Don’t use configuraiton in matrix multiplcation of SDK, it is too slow.

Thanks for the reply. I’ll try out the magma matrix multiplication!

method 1:

Alex Smola uses formula |x(i) - y(j)| = |x(i)|^2 + |y(j)|^2 - 2<x(i), y(j)>, this can reach optimal complexity.

Suppose X =[x1, x2, …, xm] is a kxm matrix and Y = [y1, y2, …, yn] is a kxn matrix. (x(i) and y(j) are k-dimensional vectors)


(1) compute |x(i)|^2 for i = 1,2, … m

this is memory-bound, it needs to read m*k floats and write m floats.

so complexity is (m+1)k floats

(2) compute |y(j)|^2 for j = 1,2, … n

same as (1), complexity is (n+1)k floats

(3) compute <x(i), y(j)> by sgemm X’*Y

this is computational-bound, complexity is mnk FMA.

(4) merge |x(i) - y(j)| = |x(i)|^2 + |y(j)|^2 - 2<x(i), y(j)>

this is memory-bound, needs to read mn floats and write mn floats

assume we run on C2050, which has 120GB/s bandwidth (ECC on) and 515 Giga instructions per second.

120GB/s is equivalent to 30 Giga floats per second.

So 1 float r/w is the same as 515/30~17 instructions.

Total cost of memory access = (2mn + (m+1)k + (n+1)k) floats, or equivalent to (2mn + (m+1)k + (n+1)k)*17 instructions

If we use number of instructions to do apple-to-apple comparison, then

Total cost = mnk + 34mn instructions (neglect low order term)

method 2: adopts MAGMA’ configuration to do |x(i) - y(j)| directly, then

total cost = 2*mnk instructions (mnk MUL and mnk FMA)

Hence if k is not large, for example, k < 50, then method 2 may beat method 1.

In general, method 2 is 2x slower than method 1 at most.

You say method 1 is 3x faster than your kernel,

I think this is because you don’t adopt MAGMA’s configuration.

Remark: dgemm can achieve 300Gflops, but if k is much smaller than m and n, then dgemm may not reach 300Gflops.

At this time, efficiency of method 2 is better than method 1.

What is typical size of your app? (m,n,k) = ?

Thanks for your very detailed reply.
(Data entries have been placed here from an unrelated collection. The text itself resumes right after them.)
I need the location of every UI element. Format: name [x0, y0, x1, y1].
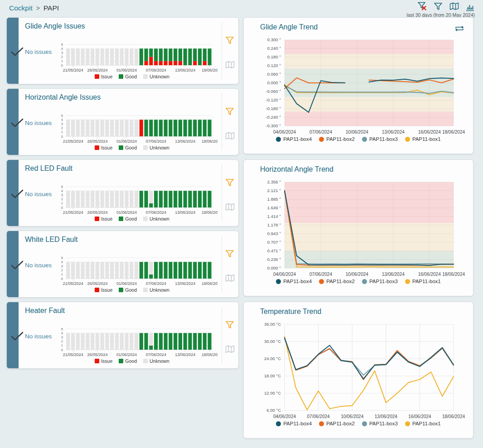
legend-swatch [276, 137, 281, 142]
legend-item: Good [119, 74, 137, 79]
filter-button[interactable] [433, 1, 443, 11]
svg-text:1: 1 [61, 343, 63, 347]
legend-item[interactable]: PAP11-box1 [405, 279, 441, 284]
legend-item: Issue [95, 74, 112, 79]
legend-swatch [319, 421, 324, 426]
svg-text:0: 0 [61, 63, 63, 67]
svg-text:12.00 °C: 12.00 °C [264, 390, 281, 395]
panel-map-button[interactable] [224, 130, 235, 141]
legend-label: PAP11-box3 [369, 279, 398, 284]
legend-label: Good [125, 358, 137, 364]
svg-text:0: 0 [61, 206, 63, 210]
filter-icon [433, 1, 443, 11]
legend-swatch [405, 137, 410, 142]
legend-item[interactable]: PAP11-box1 [405, 421, 441, 426]
legend-swatch [95, 288, 99, 292]
svg-text:24.00 °C: 24.00 °C [264, 356, 281, 361]
check-icon [10, 260, 24, 272]
legend-item[interactable]: PAP11-box4 [276, 279, 312, 284]
panel-title: Red LED Fault [25, 164, 72, 173]
top-bar: Cockpit > PAPI [0, 0, 483, 17]
svg-text:1.649 °: 1.649 ° [267, 205, 281, 210]
svg-text:4: 4 [61, 189, 63, 193]
svg-text:16/06/2024: 16/06/2024 [418, 130, 441, 135]
legend-label: PAP11-box2 [326, 279, 355, 284]
legend-item[interactable]: PAP11-box3 [362, 136, 398, 142]
legend-item[interactable]: PAP11-box4 [276, 136, 312, 142]
panel-filter-button[interactable] [224, 177, 235, 188]
legend-label: PAP11-box1 [412, 279, 441, 284]
legend-swatch [119, 74, 123, 79]
svg-text:0.000 °: 0.000 ° [267, 265, 281, 270]
svg-text:13/06/2024: 13/06/2024 [175, 68, 195, 72]
svg-text:13/06/2024: 13/06/2024 [175, 281, 195, 286]
panel-white-led-fault: White LED Fault No issues 54321021/05/20… [6, 231, 239, 298]
panel-map-button[interactable] [224, 59, 235, 70]
legend-item[interactable]: PAP11-box1 [405, 136, 441, 142]
svg-text:36.00 °C: 36.00 °C [264, 322, 281, 327]
compare-button[interactable] [454, 24, 465, 33]
filter-icon [225, 320, 235, 330]
svg-text:4: 4 [61, 260, 63, 264]
svg-text:0.236 °: 0.236 ° [267, 257, 281, 262]
svg-text:21/05/2024: 21/05/2024 [63, 68, 83, 72]
breadcrumb-current-page: PAPI [43, 4, 59, 12]
panel-divider [222, 93, 222, 150]
map-view-button[interactable] [449, 1, 459, 11]
svg-text:26/05/2024: 26/05/2024 [87, 352, 107, 357]
legend-item[interactable]: PAP11-box2 [319, 136, 355, 142]
legend-item[interactable]: PAP11-box2 [319, 279, 355, 284]
breadcrumb-cockpit-link[interactable]: Cockpit [9, 4, 33, 12]
filter-icon [225, 249, 235, 259]
legend-swatch [276, 279, 281, 284]
svg-text:2: 2 [61, 268, 63, 272]
chart-view-button[interactable] [465, 1, 475, 11]
legend-item: Issue [95, 287, 112, 293]
svg-text:13/06/2024: 13/06/2024 [375, 414, 397, 419]
legend-label: Unknown [150, 358, 169, 364]
legend-item: Good [119, 287, 137, 293]
panel-filter-button[interactable] [224, 35, 235, 46]
legend-item[interactable]: PAP11-box3 [362, 279, 398, 284]
panel-filter-button[interactable] [224, 106, 235, 117]
svg-text:2: 2 [61, 126, 63, 130]
panel-filter-button[interactable] [224, 248, 235, 259]
svg-text:21/05/2024: 21/05/2024 [63, 352, 83, 357]
legend-swatch [119, 217, 123, 221]
panel-title: Horizontal Angle Issues [25, 93, 101, 101]
legend-label: PAP11-box3 [369, 136, 398, 142]
legend-label: Unknown [150, 74, 169, 79]
legend-swatch [362, 421, 367, 426]
legend-item[interactable]: PAP11-box3 [362, 421, 398, 426]
svg-text:0.180 °: 0.180 ° [267, 54, 281, 59]
legend-swatch [276, 421, 281, 426]
svg-text:1: 1 [61, 201, 63, 205]
trend-line-chart: 2.356 °2.121 °1.885 °1.649 °1.414 °1.178… [247, 178, 460, 280]
svg-text:18/06/20: 18/06/20 [202, 68, 217, 72]
status-text: No issues [25, 191, 52, 198]
svg-text:07/06/2024: 07/06/2024 [309, 130, 332, 135]
svg-text:10/06/2024: 10/06/2024 [341, 414, 363, 419]
panel-glide-angle-trend: Glide Angle Trend 0.300 °0.240 °0.180 °0… [243, 17, 473, 154]
panel-map-button[interactable] [224, 202, 235, 212]
clear-filter-button[interactable] [417, 1, 427, 11]
map-icon [225, 273, 235, 283]
legend-item[interactable]: PAP11-box2 [319, 421, 355, 426]
svg-text:2: 2 [61, 55, 63, 59]
legend-label: Issue [101, 287, 112, 293]
svg-text:07/06/2024: 07/06/2024 [146, 68, 166, 72]
panel-filter-button[interactable] [224, 319, 235, 330]
legend-item: Issue [95, 358, 112, 364]
panel-title: Heater Fault [25, 307, 65, 315]
svg-text:3: 3 [61, 51, 63, 55]
panel-title: Temperature Trend [260, 308, 321, 316]
svg-text:18.00 °C: 18.00 °C [264, 373, 281, 378]
svg-text:2.121 °: 2.121 ° [267, 188, 281, 193]
status-text: No issues [25, 120, 52, 126]
legend-swatch [362, 279, 367, 284]
legend-item[interactable]: PAP11-box4 [276, 421, 312, 426]
svg-text:07/06/2024: 07/06/2024 [146, 210, 166, 215]
panel-map-button[interactable] [224, 344, 235, 355]
panel-map-button[interactable] [224, 273, 235, 284]
legend-item: Unknown [143, 145, 169, 150]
This really clears things up.

There are many things where I would use this, but the most interesting one for me at the moment is doing K-kmeans on visual descriptors.

This means k is between 128 (sift feature vector) and maybe 768 (some larger features).

The number of clusters =n is typically between 500 and 1000 and the number of examples = m is “big” which probably means 10000, 100000 or whatever fits into memory.

So I guess I will adopt method 1 in this setup.

Since this requires the least work on my part, that’s not to bad ;)

Thanks again,


under your (m,n,k), dgemm can reach 240~280Gflops. So method 1 is a good choice, especially k is bigger than 50.